Blood and Treasure ~ by Bob Drury, Tom Clavin

It’s a good thing I’m reading this because I’m one of those folks who would get Daniel Boone and Davy Crocket mixed up from time to time.  No more of that!  Daniel Boone was a real pre-Revolutionary War pioneer, helping small groups of settlers to get located in what was known as “wilderness.”  Meanwhile Davy Crockett was born in 1886, post-Revolution, and was more of a frontiersman, enjoying life in the wilds for its own sake.  https://www.brianacrandall.com/blog/danielbooneanddavycrockett

Blood and Treasure 
by Bob Drury, Tom Clavin
2021 / 384 pages
Read by George Newburn, 11h 23m
Rating:8.75 / US history-biography 
(Both read and listened) 

That said,  it appears everything I learned about Boone or Crockett (the myths, I guess) from school, Disney or parents was skewed. The book Forget the Alamo: by Burrough, Tomlinson, and Stanford improved my knowledge about Crockett  (my review on site).  So now I could probably stand to read this book again – it’s surprisingly packed with information. It turns out that Daniel Boone was more than his wrongly debunked myth suggested, while Davy Crocked was somewhat less than his myth would have us believe.

Also,  I must say that this book is a rather literary rendering of the life of Daniel Boone.  Drury and Clavin use a traditional chronological structure,  but their vocabulary and syntax are a healthy step above the average history books I’ve read.  For instance: 

A frisson of excitement passed through the company when the imposing mountaintop outcropping of sandstone and conglomerate known as the White Rocks hove into view. Wilderness lore held that the pale cliffs, hanging in the sky like phantom drifts of snow, were only a day’s travel from the notch in the mountain.”  Page 126

I wanted something to follow up my reading of Fred Anderson’s brilliant Crucible of War: The Seven Years’ War and the Fate of Empire in British North America,  1754-1766” which was published in 2000, but is really excellent and it’s quoted in Blood and Treasure. That book ends with the colonies being a bit more solid and cohesive in their ideas of unity, but it also shows a less than glorious future for the Crown, even though they and the Colonies were supposedly one. The trouble was that the Brits couldn’t control the peace due to colonists’ determination to settle where they wanted, agreement or no.  The colonists felt they’d won, too, so the King couldn’t just bar them from the land the way the Proclamation of 1763 stated.

As the Anderson book ends, peace had been gained and the French had lost their rights to the land to the British who took over. But what about the Natives? On page 354 Drury and Clavin repeat the assertion that “Euro-Americans did wage a protracted war to conquer Indian nations to acquire their lands and its resources.” Protracted in this case means 300 years and I suppose that would be from 1619/20 (with the Puritans coming to Massachusetts and slaves/women/House of Burgesses introduced in Virginia) to 1918 (the last Indian battle) – or thereabouts.

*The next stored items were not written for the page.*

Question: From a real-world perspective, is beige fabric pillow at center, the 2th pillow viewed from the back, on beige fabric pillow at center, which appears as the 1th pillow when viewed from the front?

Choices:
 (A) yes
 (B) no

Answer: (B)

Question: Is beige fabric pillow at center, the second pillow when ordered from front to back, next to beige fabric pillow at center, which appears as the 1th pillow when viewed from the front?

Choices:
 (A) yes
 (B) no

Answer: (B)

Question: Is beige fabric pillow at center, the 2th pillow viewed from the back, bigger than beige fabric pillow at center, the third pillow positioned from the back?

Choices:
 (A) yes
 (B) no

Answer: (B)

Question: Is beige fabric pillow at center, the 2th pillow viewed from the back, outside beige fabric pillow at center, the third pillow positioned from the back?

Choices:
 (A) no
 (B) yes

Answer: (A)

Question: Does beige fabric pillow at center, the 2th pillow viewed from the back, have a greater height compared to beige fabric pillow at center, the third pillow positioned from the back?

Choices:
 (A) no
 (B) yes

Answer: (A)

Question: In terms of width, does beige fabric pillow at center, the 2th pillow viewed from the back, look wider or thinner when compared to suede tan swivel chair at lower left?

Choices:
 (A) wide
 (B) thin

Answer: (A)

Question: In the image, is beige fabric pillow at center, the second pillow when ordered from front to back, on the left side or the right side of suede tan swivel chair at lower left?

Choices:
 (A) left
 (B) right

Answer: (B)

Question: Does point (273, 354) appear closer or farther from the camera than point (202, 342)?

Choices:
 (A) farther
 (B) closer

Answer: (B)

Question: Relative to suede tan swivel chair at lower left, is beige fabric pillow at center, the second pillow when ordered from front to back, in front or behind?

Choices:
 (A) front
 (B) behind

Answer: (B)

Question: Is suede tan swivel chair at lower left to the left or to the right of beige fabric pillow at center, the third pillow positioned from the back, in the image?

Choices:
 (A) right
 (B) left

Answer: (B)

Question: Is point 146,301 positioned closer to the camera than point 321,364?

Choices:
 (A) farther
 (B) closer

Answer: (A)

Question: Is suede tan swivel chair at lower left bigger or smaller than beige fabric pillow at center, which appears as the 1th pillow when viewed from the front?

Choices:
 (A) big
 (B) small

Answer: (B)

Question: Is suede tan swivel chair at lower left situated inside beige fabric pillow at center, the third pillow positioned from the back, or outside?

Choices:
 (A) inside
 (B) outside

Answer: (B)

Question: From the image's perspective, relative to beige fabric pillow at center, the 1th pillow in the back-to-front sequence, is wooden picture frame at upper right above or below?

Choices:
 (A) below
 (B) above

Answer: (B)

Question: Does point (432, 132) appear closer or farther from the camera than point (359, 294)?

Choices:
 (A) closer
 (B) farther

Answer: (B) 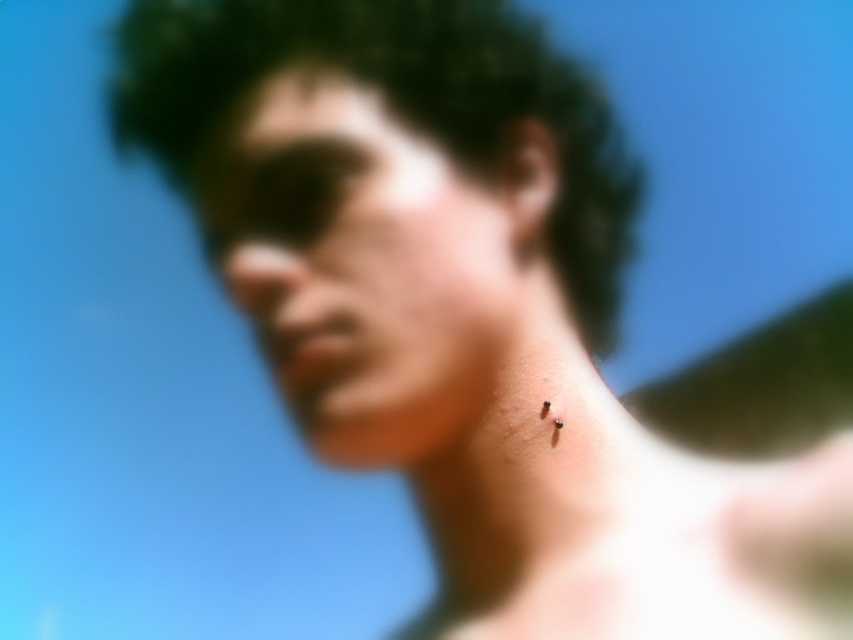 Question: Is smooth skin face at center positioned before dark curly hair at center?

Choices:
 (A) yes
 (B) no

Answer: (A)

Question: Which of the following is the closest to the observer?

Choices:
 (A) (471, 218)
 (B) (223, 88)

Answer: (A)

Question: Among these points, which one is nearest to the camera?

Choices:
 (A) (386, 19)
 (B) (300, 161)

Answer: (B)

Question: Which point is closer to the camera taking this photo?

Choices:
 (A) (321, 40)
 (B) (323, 452)

Answer: (B)

Question: Does smooth skin face at center appear on the left side of dark curly hair at center?

Choices:
 (A) yes
 (B) no

Answer: (A)

Question: Is smooth skin face at center smaller than dark curly hair at center?

Choices:
 (A) no
 (B) yes

Answer: (B) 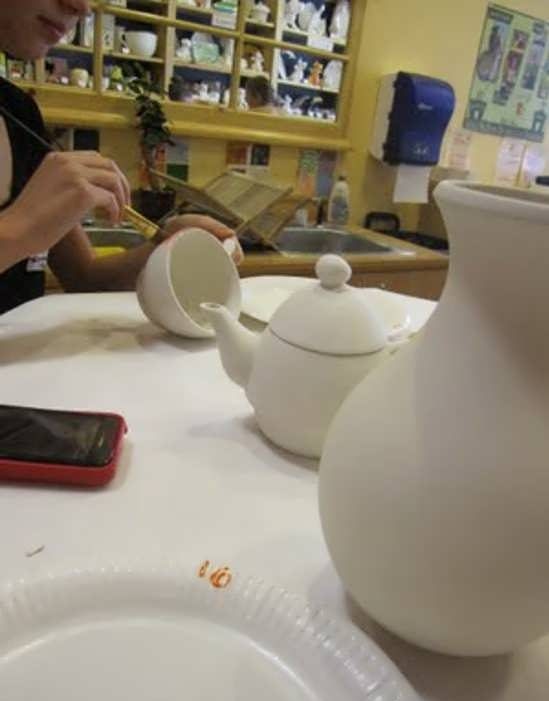 The image size is (549, 701). In order to click on paper towel dispenser in this screenshot , I will do `click(432, 107)`. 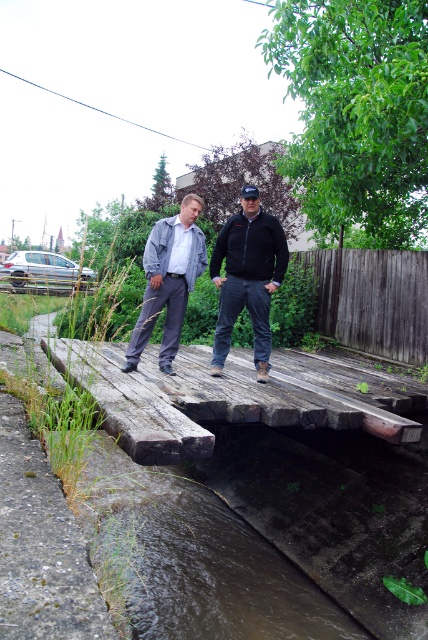 You are a delivery person carrying a heavy box and need to cross the bridge. Considering the weathered wood bridge at center and the brown concrete stream at lower center, which one is higher and safer to step on?

The weathered wood bridge at center has a greater height compared to the brown concrete stream at lower center, so it is higher and safer to step on.

You are a photographer trying to capture the entire scene of the brown concrete stream at lower center and the matte black jacket at center in one shot. Based on their sizes, which object should you focus on first to ensure both are in frame?

The brown concrete stream at lower center is larger in size than the matte black jacket at center, so you should focus on the brown concrete stream at lower center first to ensure both fit in the frame.

You are standing on the wooden bridge and want to take a photo of the brown concrete stream at lower center. If your camera can focus on objects up to 5 meters away, will it be able to capture the stream clearly?

The brown concrete stream at lower center is 4.23 meters away from the camera, which is within the 5 meters focusing range. Therefore, the camera should be able to capture the stream clearly. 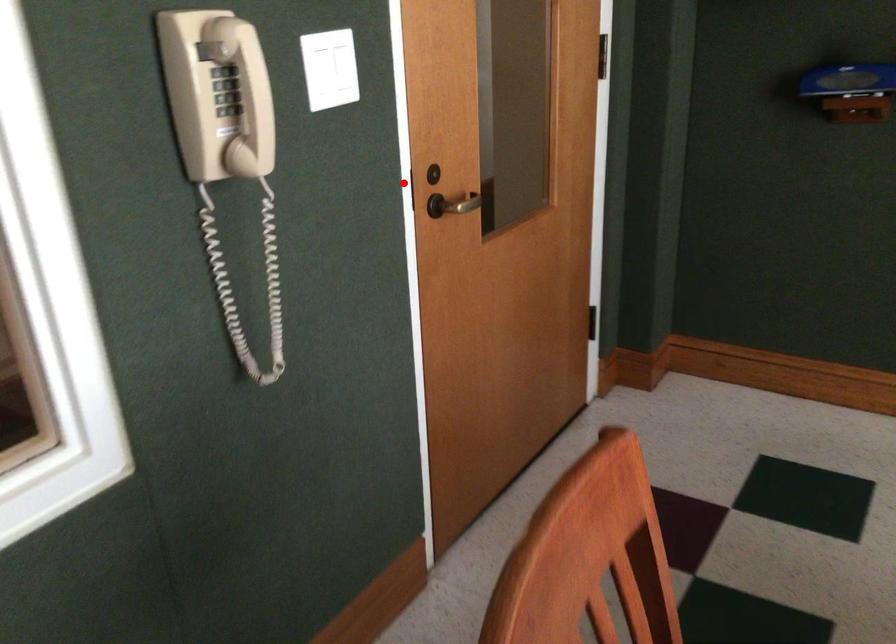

Daniel Boone (1734-1820) lived right at this time. The French and Indian War started in 1754 and although it was mostly fought north of where Boone was, a lot of the issues between the British, French, and Indian interests were the same, to say nothing of those of the Colonists themselves. There were battles all up and down the East Coast west of the Appalachians and the Alleghenies from North Carolina to Canada.   

This book is full of detailed personal and historical information and  it’s well sourced, too and with additional footnotes. It’s a biography of Daniel Boone but there’s quite a lot about the era which could make a book of its own (and probably has). The Morovian Protestant denomination and the well documented massacre of them; 96 unarmed men, women and children were savagely killed. They were mostly Natives (Delawares) although not entirely, and their religion was somewhat like the Quakers. Now that massacre OF Indians was completely new to me.

Tidbit:
And I’ve read that although beer was a staple in the colonies because the water was so bad and the beer so week. Ha! But okay, maybe in town or at home, but there were places (and Boone frequented a few) where the corn liquor was “ferociously potent” and readily available at the “pot and plank alehouses known as ‘ordinaries…’”. P 39 These were apparently willing to serve whomever came in with the cash. Somehow that tidbit just rings true.